In pratica, l’enorme sforzo dei medici ha consentito di curare migliaia di pazienti con le armi già a disposizione che si trovavano in commercio. “Oggi sappiamo di più sul virus ma a marzo tutti rimanevano a casa con la tachipirina in attesa di un eventuale peggioramento. Poi siamo riusciti a capire che molti medici inizialmente non utilizzavano solo la tachipirina ma anche l’idrossiclorochina e l’azitromicina e successivamente, in caso di tromboembolia, l’eparina. Solo successivamente l’idrossiclorochina è stata proibita dall’Aifa”, afferma il fondatore Erich Grimaldi a SanitàinformazioneGrazie a loro, si sono salvate migliaia di vite e si sono ridotte a percentuali minime i ricoveri ospedalieri oltre a dare un aiuto concreto in ogni territorio regionale. Un po’ di numeri per rendere l’idea: le relazioni di soli dieci dottori del gruppo tra Lombardia, Campania, Emilia Romagna, Sicilia e Piemonte, dicono che su 906 pazienti Covid curati a domicilio con il loro schema, i decessi sono stai due e due sono stati i ricoveri.

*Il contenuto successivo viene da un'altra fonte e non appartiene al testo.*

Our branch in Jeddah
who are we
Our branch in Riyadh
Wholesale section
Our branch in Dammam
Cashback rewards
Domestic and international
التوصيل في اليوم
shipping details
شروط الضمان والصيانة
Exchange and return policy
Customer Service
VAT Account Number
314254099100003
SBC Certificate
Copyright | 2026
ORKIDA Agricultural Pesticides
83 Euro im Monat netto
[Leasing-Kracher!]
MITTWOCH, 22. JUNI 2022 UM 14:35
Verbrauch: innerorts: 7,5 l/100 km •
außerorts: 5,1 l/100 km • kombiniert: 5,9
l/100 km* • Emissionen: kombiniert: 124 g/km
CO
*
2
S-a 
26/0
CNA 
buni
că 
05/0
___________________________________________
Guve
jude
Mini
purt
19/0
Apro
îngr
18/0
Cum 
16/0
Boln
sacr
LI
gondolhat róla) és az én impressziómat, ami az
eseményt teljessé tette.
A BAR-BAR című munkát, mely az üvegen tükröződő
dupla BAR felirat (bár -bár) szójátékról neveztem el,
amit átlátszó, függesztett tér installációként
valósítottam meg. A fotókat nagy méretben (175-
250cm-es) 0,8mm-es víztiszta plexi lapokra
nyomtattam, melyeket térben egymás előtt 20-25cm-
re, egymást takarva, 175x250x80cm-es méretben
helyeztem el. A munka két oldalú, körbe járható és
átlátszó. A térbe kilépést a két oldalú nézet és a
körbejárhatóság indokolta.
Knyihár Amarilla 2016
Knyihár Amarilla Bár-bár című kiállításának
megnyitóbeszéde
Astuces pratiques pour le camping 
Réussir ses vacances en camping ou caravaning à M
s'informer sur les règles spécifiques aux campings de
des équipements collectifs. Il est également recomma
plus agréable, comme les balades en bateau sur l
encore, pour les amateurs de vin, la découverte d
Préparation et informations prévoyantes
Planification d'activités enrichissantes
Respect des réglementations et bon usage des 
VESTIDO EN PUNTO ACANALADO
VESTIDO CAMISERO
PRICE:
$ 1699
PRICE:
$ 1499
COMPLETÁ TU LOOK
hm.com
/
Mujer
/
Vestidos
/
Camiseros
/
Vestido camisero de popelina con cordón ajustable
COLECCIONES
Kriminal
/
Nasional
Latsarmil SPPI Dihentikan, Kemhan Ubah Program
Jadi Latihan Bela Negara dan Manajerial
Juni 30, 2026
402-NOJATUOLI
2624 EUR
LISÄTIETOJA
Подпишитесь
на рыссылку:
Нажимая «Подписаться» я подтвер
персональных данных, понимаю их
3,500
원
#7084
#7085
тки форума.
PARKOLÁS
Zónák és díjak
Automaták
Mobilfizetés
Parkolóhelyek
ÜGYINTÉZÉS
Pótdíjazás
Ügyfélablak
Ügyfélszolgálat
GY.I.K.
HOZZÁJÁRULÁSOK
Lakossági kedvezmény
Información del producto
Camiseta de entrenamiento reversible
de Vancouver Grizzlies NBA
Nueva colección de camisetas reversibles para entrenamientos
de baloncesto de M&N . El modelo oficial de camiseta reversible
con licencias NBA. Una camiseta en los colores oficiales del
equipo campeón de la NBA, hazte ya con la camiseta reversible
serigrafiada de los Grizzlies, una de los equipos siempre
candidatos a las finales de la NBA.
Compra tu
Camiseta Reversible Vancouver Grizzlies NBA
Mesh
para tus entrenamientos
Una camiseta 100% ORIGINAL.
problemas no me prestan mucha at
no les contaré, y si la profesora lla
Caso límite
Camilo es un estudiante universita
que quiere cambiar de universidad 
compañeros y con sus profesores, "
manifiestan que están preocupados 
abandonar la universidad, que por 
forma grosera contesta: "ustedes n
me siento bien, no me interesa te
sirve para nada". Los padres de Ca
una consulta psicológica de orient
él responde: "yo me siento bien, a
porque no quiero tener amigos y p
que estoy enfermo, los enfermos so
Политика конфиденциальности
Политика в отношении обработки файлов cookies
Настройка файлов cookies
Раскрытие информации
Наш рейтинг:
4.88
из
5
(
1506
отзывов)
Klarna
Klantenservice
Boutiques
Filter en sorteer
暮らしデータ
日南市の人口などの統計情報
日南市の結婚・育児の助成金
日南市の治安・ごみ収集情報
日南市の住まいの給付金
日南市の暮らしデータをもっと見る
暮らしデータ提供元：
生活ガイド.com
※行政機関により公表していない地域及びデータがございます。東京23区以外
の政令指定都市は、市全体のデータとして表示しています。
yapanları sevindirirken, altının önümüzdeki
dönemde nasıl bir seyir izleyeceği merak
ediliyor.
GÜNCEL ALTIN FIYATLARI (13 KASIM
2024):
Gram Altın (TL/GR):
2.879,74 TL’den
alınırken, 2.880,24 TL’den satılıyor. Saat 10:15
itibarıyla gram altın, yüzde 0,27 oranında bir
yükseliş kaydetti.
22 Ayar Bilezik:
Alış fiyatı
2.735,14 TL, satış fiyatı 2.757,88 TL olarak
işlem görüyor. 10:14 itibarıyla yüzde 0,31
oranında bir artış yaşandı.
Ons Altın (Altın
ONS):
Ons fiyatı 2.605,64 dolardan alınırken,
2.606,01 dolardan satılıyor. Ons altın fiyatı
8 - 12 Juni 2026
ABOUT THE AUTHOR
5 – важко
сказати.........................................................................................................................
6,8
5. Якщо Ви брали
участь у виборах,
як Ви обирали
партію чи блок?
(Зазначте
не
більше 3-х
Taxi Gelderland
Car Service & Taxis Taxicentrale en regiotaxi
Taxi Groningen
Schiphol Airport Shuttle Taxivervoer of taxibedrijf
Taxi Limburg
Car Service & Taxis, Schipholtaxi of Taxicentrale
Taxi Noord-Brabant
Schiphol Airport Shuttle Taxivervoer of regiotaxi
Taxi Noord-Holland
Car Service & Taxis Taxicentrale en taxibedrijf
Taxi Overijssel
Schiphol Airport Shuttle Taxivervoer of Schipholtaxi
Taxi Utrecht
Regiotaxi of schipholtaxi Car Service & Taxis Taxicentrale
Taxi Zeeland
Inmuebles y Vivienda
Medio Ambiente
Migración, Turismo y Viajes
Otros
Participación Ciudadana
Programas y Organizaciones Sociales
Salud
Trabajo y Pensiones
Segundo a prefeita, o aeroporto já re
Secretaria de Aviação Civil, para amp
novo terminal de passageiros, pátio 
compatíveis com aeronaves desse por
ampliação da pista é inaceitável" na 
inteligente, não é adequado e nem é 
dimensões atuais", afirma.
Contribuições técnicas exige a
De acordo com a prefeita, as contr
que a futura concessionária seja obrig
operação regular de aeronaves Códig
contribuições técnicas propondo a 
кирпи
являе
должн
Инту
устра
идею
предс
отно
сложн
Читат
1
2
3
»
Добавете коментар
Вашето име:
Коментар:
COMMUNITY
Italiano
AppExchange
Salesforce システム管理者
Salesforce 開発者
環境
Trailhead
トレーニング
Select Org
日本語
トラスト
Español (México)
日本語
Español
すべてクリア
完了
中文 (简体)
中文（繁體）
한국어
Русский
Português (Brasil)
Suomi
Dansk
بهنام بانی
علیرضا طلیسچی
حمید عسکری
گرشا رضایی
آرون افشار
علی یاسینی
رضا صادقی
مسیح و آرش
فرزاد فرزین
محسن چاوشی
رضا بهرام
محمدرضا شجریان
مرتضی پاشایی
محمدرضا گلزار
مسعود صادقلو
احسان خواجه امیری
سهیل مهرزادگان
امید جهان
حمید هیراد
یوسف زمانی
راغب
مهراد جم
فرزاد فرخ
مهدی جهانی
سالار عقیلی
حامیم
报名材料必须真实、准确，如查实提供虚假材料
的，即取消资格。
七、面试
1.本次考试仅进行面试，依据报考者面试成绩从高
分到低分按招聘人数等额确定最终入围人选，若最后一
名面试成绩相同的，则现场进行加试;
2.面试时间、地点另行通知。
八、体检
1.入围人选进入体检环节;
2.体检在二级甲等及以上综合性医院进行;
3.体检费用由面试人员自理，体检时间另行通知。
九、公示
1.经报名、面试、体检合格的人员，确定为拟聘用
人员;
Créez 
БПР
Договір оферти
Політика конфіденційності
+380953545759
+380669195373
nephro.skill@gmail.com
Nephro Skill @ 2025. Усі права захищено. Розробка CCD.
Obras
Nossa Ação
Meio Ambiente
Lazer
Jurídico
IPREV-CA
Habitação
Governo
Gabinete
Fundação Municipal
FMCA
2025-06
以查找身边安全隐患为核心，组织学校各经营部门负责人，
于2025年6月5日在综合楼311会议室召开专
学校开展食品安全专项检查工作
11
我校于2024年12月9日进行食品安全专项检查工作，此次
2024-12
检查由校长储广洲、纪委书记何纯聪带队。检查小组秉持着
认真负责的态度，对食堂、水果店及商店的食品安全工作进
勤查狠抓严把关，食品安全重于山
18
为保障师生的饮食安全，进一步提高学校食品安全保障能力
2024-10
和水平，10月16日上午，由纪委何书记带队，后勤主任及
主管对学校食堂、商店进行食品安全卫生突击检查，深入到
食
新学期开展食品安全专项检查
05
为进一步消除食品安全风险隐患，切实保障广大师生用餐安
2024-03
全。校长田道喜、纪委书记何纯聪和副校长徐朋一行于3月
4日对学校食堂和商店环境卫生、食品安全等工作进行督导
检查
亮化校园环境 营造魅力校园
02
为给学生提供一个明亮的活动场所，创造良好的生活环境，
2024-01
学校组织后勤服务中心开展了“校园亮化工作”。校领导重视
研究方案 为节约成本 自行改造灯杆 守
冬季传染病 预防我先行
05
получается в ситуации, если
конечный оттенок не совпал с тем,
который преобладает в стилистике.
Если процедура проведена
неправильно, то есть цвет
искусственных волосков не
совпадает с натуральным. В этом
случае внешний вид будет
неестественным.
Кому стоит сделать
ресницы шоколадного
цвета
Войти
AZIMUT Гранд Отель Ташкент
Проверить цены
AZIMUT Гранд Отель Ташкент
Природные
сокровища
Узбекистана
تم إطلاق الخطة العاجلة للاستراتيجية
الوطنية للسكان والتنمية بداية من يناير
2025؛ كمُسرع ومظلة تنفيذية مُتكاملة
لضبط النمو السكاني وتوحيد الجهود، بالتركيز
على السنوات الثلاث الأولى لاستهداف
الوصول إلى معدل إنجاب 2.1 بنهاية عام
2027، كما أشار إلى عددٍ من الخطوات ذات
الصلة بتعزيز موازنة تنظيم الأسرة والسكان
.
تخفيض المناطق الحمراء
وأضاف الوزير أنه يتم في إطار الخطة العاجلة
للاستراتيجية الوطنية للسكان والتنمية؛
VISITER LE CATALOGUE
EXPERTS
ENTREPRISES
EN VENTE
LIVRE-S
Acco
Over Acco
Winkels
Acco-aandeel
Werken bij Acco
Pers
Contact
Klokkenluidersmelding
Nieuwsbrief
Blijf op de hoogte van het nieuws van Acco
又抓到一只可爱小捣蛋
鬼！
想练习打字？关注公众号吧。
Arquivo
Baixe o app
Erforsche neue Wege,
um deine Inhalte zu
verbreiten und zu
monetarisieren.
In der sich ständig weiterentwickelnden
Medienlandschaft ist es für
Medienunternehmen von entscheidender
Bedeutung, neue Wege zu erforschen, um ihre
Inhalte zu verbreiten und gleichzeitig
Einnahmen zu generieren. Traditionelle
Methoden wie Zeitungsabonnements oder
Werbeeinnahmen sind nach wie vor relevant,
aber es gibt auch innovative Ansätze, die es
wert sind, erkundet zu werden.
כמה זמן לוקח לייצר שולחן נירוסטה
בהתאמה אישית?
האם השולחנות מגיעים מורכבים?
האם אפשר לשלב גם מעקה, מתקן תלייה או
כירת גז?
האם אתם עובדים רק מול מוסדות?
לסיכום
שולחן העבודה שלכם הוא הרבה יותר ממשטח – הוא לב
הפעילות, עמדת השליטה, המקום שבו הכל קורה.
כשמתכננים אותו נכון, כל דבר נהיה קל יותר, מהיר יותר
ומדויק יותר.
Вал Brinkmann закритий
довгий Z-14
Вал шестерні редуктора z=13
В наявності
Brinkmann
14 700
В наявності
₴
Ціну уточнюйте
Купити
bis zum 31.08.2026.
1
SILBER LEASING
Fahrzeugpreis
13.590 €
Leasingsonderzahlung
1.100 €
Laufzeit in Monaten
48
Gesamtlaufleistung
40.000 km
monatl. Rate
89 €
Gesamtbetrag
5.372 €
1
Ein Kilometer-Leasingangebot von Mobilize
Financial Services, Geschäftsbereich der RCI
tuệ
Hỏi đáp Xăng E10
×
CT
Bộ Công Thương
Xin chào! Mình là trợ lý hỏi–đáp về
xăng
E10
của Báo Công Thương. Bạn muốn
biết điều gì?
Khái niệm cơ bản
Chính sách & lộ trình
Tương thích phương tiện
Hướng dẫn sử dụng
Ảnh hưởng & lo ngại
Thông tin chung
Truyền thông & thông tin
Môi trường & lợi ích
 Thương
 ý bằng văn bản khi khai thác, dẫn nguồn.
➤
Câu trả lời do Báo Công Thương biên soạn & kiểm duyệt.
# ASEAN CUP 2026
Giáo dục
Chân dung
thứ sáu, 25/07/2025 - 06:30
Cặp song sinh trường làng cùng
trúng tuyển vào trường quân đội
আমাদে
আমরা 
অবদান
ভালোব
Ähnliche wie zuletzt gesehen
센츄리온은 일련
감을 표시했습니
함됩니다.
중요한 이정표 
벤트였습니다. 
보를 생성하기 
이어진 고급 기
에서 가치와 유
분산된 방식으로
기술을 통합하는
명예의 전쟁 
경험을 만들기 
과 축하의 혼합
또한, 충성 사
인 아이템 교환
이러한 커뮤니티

Nonostante questo, sia da parte delle Regioni che del Governo in uscita non c’è mai stata la voglia di ascoltarli e confrontarsi con loro davanti ad un tavolo tecnico. Come riportato da Libero, soltanto dalla Lombardia, nella giornata di ieri, c’è stata una prima piccola apertura. Ormai sono più di 300 i medici che fanno parte di questo gruppo che spazia dal Nord al Sud Italia che spaziano da medici di base e specialisti a direttori di reparto e dottori di famiglia e ad aver chiesto il loro schema terapeutico sono stati in migliaia. Tra di loro spicca il Prof. Luigi Cavanna, medico piacentino, cui anche il Time ha dedicato una copertina per elogiarne lo straordinario lavoro. In Italia, però, nessuno lo ha mai invitato a sedersi a un tavolo e spiegare cosa ha utilizzato per salvare ultranovantenni dal Covid, cardiopatici e diabetici, che oggi stanno bene.

La “vittoria” sui farmaci

L’associazioni vincente dei farmaci tra cui antibiotici, cortisonici, antiinfiammatori, eparina e anche idrossiclorochina, somministrati secondo diversi protocolli, nei primi giorni del contagio assieme alcuni integratori, ha permesso di aiutare molti malati di Covid. La vittoria più clamorosa è la sentenza del Consiglio di Stato che ha consentito l’uso off label, cioè di una prescrizione non approvata ufficialmente, dell’idrossiclorochina, l’antimalarico su cui la comunità scientifica è sempre rimasta divisa. “Siamo di fronte ad una malattia sconosciuta e il medico in scienza e coscienza deve poter curare con qualsiasi tipo di farmaco potenzialmente idoneo. Su questo principio si è basato il Consiglio di Stato, è stato riconosciuto il principio della libertà prescrittiva del medico”, ha affermato l’avvocato Grimaldi.

E un’altra vittoria è giunta appena pochi giorni fa: l’approvazione della cura con gli anticorpi monoclonali a cui l’Aifa ha finalmente dato il via libera (qui il nostro pezzo). Queste due cure in particolare sono state richieste a gran voce dai nostri medici, inascoltati per mesi. Alcuni di quelli che fanno parte del consiglio scientifico del Comitato si erano già attivati con dei colleghi a Wuhan per capire in che modo avessero curato i pazienti. In questo modo è nato uno scambio positivo e propositivo grazie anche all’apporto di colleghi ospedalieri italiani, a loro volta impegnati nella medesima battaglia.

Uno schema mondiale

Ad oggi, lo schema terapeutico a cura del Comitato Cura Domiciliare Covid-19 è stato condiviso anche negli Stati Uniti da Harvey Risch, direttore del dipartimento di epidemiologia dell’Università di Yale e richiesto da Grecia, Honduras, Malta, Brasile e Perù. In Italia no, non ancora perché c’è sempre la giustificazione del “non esistono studi ufficiali”. Sembra ripetersi il paradosso dei monoclonali, da mesi prodotti in un laboratorio di Latina ed esportati all’estero. L’Italia si sveglia sempre troppo tardi, dopo gli altri.